American baseball player (1865–1932)

William Frederick "Pop" Schriver (July 11, 1865 – December 27, 1932) born in Brooklyn, New York, was an American baseball catcher for the Brooklyn Grays (1886), Philadelphia Quakers/Philadelphia Phillies (1888–90), Chicago Colts (1891–94), New York Giants (1895), Cincinnati Reds (1897), Pittsburgh Pirates (1898–1900) and St. Louis Cardinals (1901).

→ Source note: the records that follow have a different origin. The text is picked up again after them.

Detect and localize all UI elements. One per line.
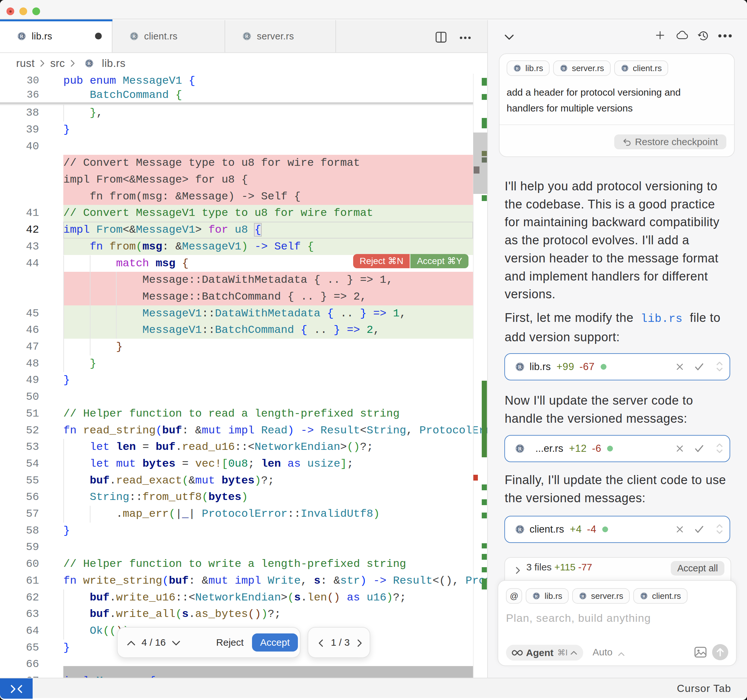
svg-text:R: R [582,594,585,598]
svg-text:R: R [562,66,566,71]
svg-text:R: R [20,33,23,39]
svg-text:R: R [642,594,646,598]
svg-text:R: R [518,446,522,452]
svg-text:R: R [88,61,91,66]
svg-text:R: R [518,527,522,532]
svg-text:R: R [245,33,248,39]
svg-text:R: R [518,364,522,370]
svg-text:R: R [132,33,136,39]
svg-text:R: R [516,66,519,71]
svg-text:R: R [623,66,626,71]
svg-text:R: R [535,594,538,598]
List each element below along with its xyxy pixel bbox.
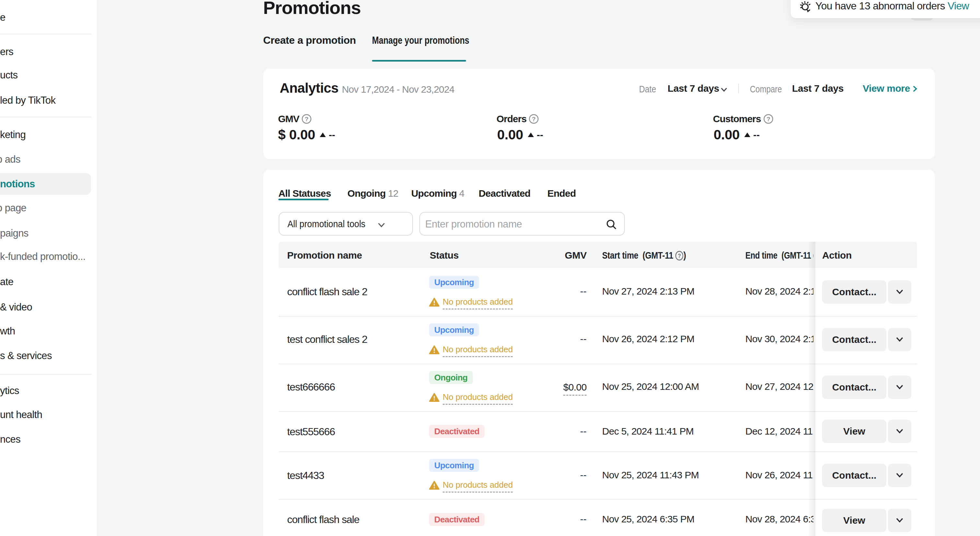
svg-text:?: ? (305, 116, 309, 122)
svg-text:?: ? (532, 116, 536, 122)
svg-text:?: ? (678, 253, 681, 259)
svg-text:?: ? (767, 116, 770, 122)
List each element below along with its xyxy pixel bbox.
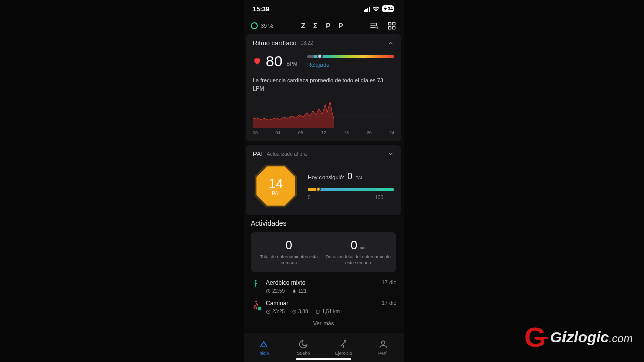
- grid-icon[interactable]: [387, 21, 396, 30]
- activities-title: Actividades: [251, 219, 396, 227]
- svg-marker-0: [383, 6, 387, 11]
- svg-rect-3: [388, 27, 391, 29]
- tab-exercise[interactable]: Ejercicio: [324, 333, 364, 362]
- chevron-down-icon[interactable]: [387, 150, 394, 157]
- chevron-up-icon[interactable]: [387, 40, 394, 47]
- heart-icon: [253, 57, 262, 66]
- sort-icon[interactable]: [369, 21, 378, 30]
- watch-icon: [251, 22, 258, 29]
- pai-progress-bar: [308, 188, 394, 191]
- svg-point-14: [382, 341, 385, 344]
- home-indicator: [296, 358, 351, 360]
- tab-home[interactable]: Inicio: [244, 333, 284, 362]
- aerobic-icon: [251, 279, 261, 289]
- pai-today: Hoy consiguió: 0 PAI: [308, 171, 394, 182]
- card-time: 13:22: [300, 40, 313, 46]
- app-header: 39 % Z Σ P P: [244, 17, 404, 34]
- heart-rate-card[interactable]: Ritmo cardíaco 13:22 80 BPM Relajado La …: [246, 34, 401, 141]
- see-more-link[interactable]: Ver más: [244, 320, 404, 326]
- workouts-count: 0: [255, 238, 324, 252]
- card-title: PAI: [253, 150, 263, 158]
- heart-rate-value: 80: [266, 53, 282, 70]
- walk-icon: [251, 300, 261, 310]
- scroll-area[interactable]: Ritmo cardíaco 13:22 80 BPM Relajado La …: [244, 34, 404, 333]
- heart-zone-bar: [307, 55, 394, 58]
- watermark: G Gizlogic.com: [524, 329, 633, 346]
- svg-rect-4: [393, 27, 395, 29]
- tab-profile[interactable]: Perfil: [364, 333, 404, 362]
- duration-value: 0min: [324, 238, 393, 252]
- device-battery[interactable]: 39 %: [251, 22, 273, 29]
- battery-indicator: 34: [382, 5, 394, 12]
- status-bar: 15:39 34: [244, 0, 404, 17]
- pai-card[interactable]: PAI Actualizado ahora 14PAI Hoy consigui…: [246, 145, 401, 215]
- cellular-icon: [364, 6, 370, 12]
- svg-point-9: [255, 301, 257, 302]
- clock: 15:39: [253, 5, 269, 13]
- card-title: Ritmo cardíaco: [253, 39, 296, 47]
- svg-rect-12: [316, 310, 319, 313]
- tab-sleep[interactable]: Sueño: [284, 333, 324, 362]
- svg-rect-2: [393, 22, 395, 25]
- heart-rate-unit: BPM: [286, 61, 297, 67]
- activities-stats: 0 Total de entrenamientos esta semana 0m…: [251, 232, 396, 272]
- app-logo: Z Σ P P: [301, 22, 346, 30]
- svg-point-7: [255, 280, 256, 282]
- tab-bar: Inicio Sueño Ejercicio Perfil: [244, 333, 404, 362]
- svg-rect-1: [388, 22, 391, 25]
- heart-rate-chart: [253, 97, 394, 128]
- svg-point-13: [344, 341, 346, 342]
- pai-badge: 14PAI: [253, 163, 299, 209]
- card-updated: Actualizado ahora: [267, 151, 307, 157]
- activity-row[interactable]: Caminar 23:25 3,88 1,51 km 17 dic: [244, 297, 404, 317]
- wifi-icon: [372, 6, 380, 12]
- activity-row[interactable]: Aeróbico mixto 22:59 121 17 dic: [244, 276, 404, 297]
- chart-x-axis: 00040812162024: [253, 130, 394, 135]
- heart-avg-text: La frecuencia cardíaca promedio de todo …: [253, 77, 383, 93]
- phone-frame: 15:39 34 39 % Z Σ P P Ritmo cardíaco 13:…: [244, 0, 404, 362]
- pai-range: 0100: [308, 195, 394, 200]
- heart-zone-label: Relajado: [307, 62, 394, 68]
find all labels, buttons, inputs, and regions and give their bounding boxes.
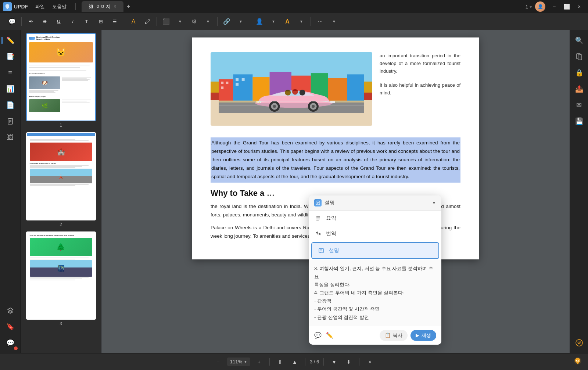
underline-button[interactable]: U	[53, 15, 65, 28]
right-pages-icon[interactable]	[572, 49, 587, 64]
thumbnail-panel: Health and Mood-BoostingBenefits of Pets…	[21, 30, 101, 353]
pdf-side-text-1: an important transition period in the de…	[380, 52, 460, 75]
sidebar-item-chat[interactable]: 💬	[3, 335, 18, 350]
main-toolbar: 💬 ✒ S U T T ⊞ ☰ A 🖊 ⬛ ▼ ⚙ ▼ 🔗 ▼ 👤 ▼ A ▼ …	[0, 13, 588, 30]
right-ai-icon[interactable]	[572, 335, 587, 350]
pdf-content-area[interactable]: an important transition period in the de…	[101, 30, 570, 353]
ai-popup-dropdown-arrow[interactable]: ▼	[432, 200, 436, 205]
thumb-card-2[interactable]: 🏰 A Key Phase in the History of Tourism …	[26, 132, 96, 220]
copy-button[interactable]: 📋 복사	[380, 330, 408, 341]
summary-label: 요약	[326, 215, 336, 222]
user-avatar[interactable]: 👤	[535, 1, 545, 12]
svg-rect-50	[578, 55, 582, 60]
text-color-button[interactable]: A	[281, 15, 294, 28]
text-tool-button[interactable]: T	[67, 15, 79, 28]
sidebar-item-list[interactable]: ≡	[3, 65, 18, 80]
shape-dropdown[interactable]: ▼	[174, 15, 186, 28]
zoom-dropdown[interactable]: ▼	[244, 360, 247, 364]
link-button[interactable]: 🔗	[220, 15, 233, 28]
pdf-image-col	[211, 52, 372, 130]
comment-footer-icon[interactable]: 💬	[314, 332, 322, 339]
ai-result-area: 3. 여행사의 일기, 편지, 서널 능 수요 사료를 분석하며 수요 특징을 …	[309, 260, 441, 326]
right-mail-icon[interactable]: ✉	[572, 98, 587, 112]
summary-icon	[314, 214, 322, 222]
text-color-dropdown[interactable]: ▼	[295, 15, 308, 28]
more-button[interactable]: ⋯	[314, 15, 326, 28]
thumb-number-1: 1	[60, 123, 62, 128]
thumbnail-item-1[interactable]: Health and Mood-BoostingBenefits of Pets…	[24, 33, 98, 128]
right-save-icon[interactable]: 💾	[572, 114, 587, 129]
bottom-sep-4	[359, 358, 359, 366]
edit-footer-icon[interactable]: ✏️	[326, 332, 333, 339]
ai-popup-title: 설명	[325, 200, 429, 206]
ai-popup-header[interactable]: 설명 ▼	[309, 195, 441, 211]
toolbar-sep-6	[311, 17, 311, 26]
user-dropdown[interactable]: ▼	[267, 15, 280, 28]
left-sidebar: ✏️ 📑 ≡ 📊 📄 🖼 🔖 💬	[0, 30, 21, 353]
table-button[interactable]: ⊞	[94, 15, 107, 28]
zoom-display: 111% ▼	[227, 358, 250, 366]
scroll-down-button[interactable]: ▼	[328, 356, 340, 368]
active-tab[interactable]: 🖼 이미지 ×	[82, 1, 123, 12]
sidebar-item-clipboard[interactable]	[3, 114, 18, 129]
scroll-to-bottom-button[interactable]: ⬇	[343, 356, 355, 368]
pen-button[interactable]: 🖊	[141, 15, 154, 28]
user-button[interactable]: 👤	[253, 15, 266, 28]
link-dropdown[interactable]: ▼	[234, 15, 247, 28]
text-bold-button[interactable]: T	[80, 15, 93, 28]
sidebar-item-edit[interactable]: ✏️	[3, 33, 18, 48]
result-line-4: - 투어의 공간적 및 시간적 측면	[314, 306, 380, 312]
updf-logo: UPDF	[3, 2, 28, 11]
ai-menu-explain[interactable]: 설명	[311, 242, 439, 259]
more-dropdown[interactable]: ▼	[328, 15, 340, 28]
page-nav: 1 ▾	[526, 4, 532, 10]
zoom-level: 111%	[230, 359, 242, 364]
close-bottom-button[interactable]: ×	[364, 356, 376, 368]
ai-menu-translate[interactable]: 번역	[309, 226, 441, 241]
right-share-icon[interactable]: 📤	[572, 82, 587, 96]
ai-assistant-icon[interactable]	[573, 356, 582, 367]
list-button[interactable]: ☰	[108, 15, 121, 28]
menu-help[interactable]: 도움말	[49, 2, 69, 11]
sidebar-item-chart[interactable]: 📊	[3, 82, 18, 96]
scroll-to-top-button[interactable]: ⬆	[274, 356, 286, 368]
scroll-up-button[interactable]: ▲	[289, 356, 301, 368]
svg-rect-16	[221, 86, 224, 89]
thumb-card-1[interactable]: Health and Mood-BoostingBenefits of Pets…	[26, 33, 96, 121]
zoom-in-button[interactable]: +	[253, 356, 265, 368]
right-search-icon[interactable]: 🔍	[572, 33, 587, 48]
tab-area: 🖼 이미지 × +	[82, 1, 133, 12]
strikethrough-button[interactable]: S	[39, 15, 51, 28]
pencil-tool-button[interactable]: ✒	[25, 15, 37, 28]
thumb3-city-image: 🌃	[30, 260, 92, 277]
result-line-1: 특징을 정리한다.	[314, 282, 350, 287]
color-button[interactable]: ⚙	[188, 15, 200, 28]
copy-label: 복사	[393, 332, 402, 339]
sidebar-item-layers[interactable]	[3, 303, 18, 318]
comment-tool-button[interactable]: 💬	[6, 15, 18, 28]
minimize-button[interactable]: −	[548, 1, 560, 12]
zoom-out-button[interactable]: −	[212, 356, 224, 368]
svg-point-52	[578, 341, 581, 344]
right-lock-icon[interactable]: 🔒	[572, 65, 587, 80]
new-tab-button[interactable]: +	[123, 1, 133, 12]
highlight-button[interactable]: A	[127, 15, 140, 28]
menu-file[interactable]: 파일	[32, 2, 48, 11]
sidebar-item-pages[interactable]: 📑	[3, 49, 18, 64]
title-bar-left: UPDF 파일 도움말 🖼 이미지 × +	[3, 1, 133, 12]
color-dropdown[interactable]: ▼	[202, 15, 214, 28]
maximize-button[interactable]: ⬜	[561, 1, 573, 12]
close-button[interactable]: ×	[573, 1, 585, 12]
svg-point-55	[578, 360, 579, 361]
sidebar-item-bookmark[interactable]: 🔖	[3, 319, 18, 334]
thumb3-nature-image: 🌲	[30, 238, 92, 256]
ai-menu-summary[interactable]: 요약	[309, 211, 441, 226]
sidebar-item-image[interactable]: 🖼	[3, 130, 18, 145]
thumbnail-item-3[interactable]: A trip is a discourse to take all the im…	[24, 231, 98, 326]
thumbnail-item-2[interactable]: 🏰 A Key Phase in the History of Tourism …	[24, 132, 98, 227]
thumb-card-3[interactable]: A trip is a discourse to take all the im…	[26, 231, 96, 320]
play-button[interactable]: ▶ 재생	[410, 330, 436, 341]
shape-button[interactable]: ⬛	[160, 15, 172, 28]
tab-close-button[interactable]: ×	[114, 4, 116, 9]
sidebar-item-document[interactable]: 📄	[3, 98, 18, 112]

In 14 seasons he played in 800 games, had 2,727 at bats, 367 runs, 720 hits, 117 doubles, 40 triples, 16 home runs, 375 RBIs, 46 stolen bases, 223 walks, .264 batting average, .329 on-base percentage, .354 slugging percentage, 965 total bases and 33 sacrifice hits.

He died in New York City.

A Washington Post article reported on August 26, 1894, that on the 25th, "Pop" Schriver caught a ball tossed by his teammate Clark Griffith from the observation deck of the Washington Monument (505 feet). Griffith reported later that Schriver "couldn't hold it and it plopped out," so Schriver's claim to the first catch from the Monument is questioned.
The feat was successfully completed by Washington Senators catcher Charles E. "Gabby" Street on Aug. 21, 1908.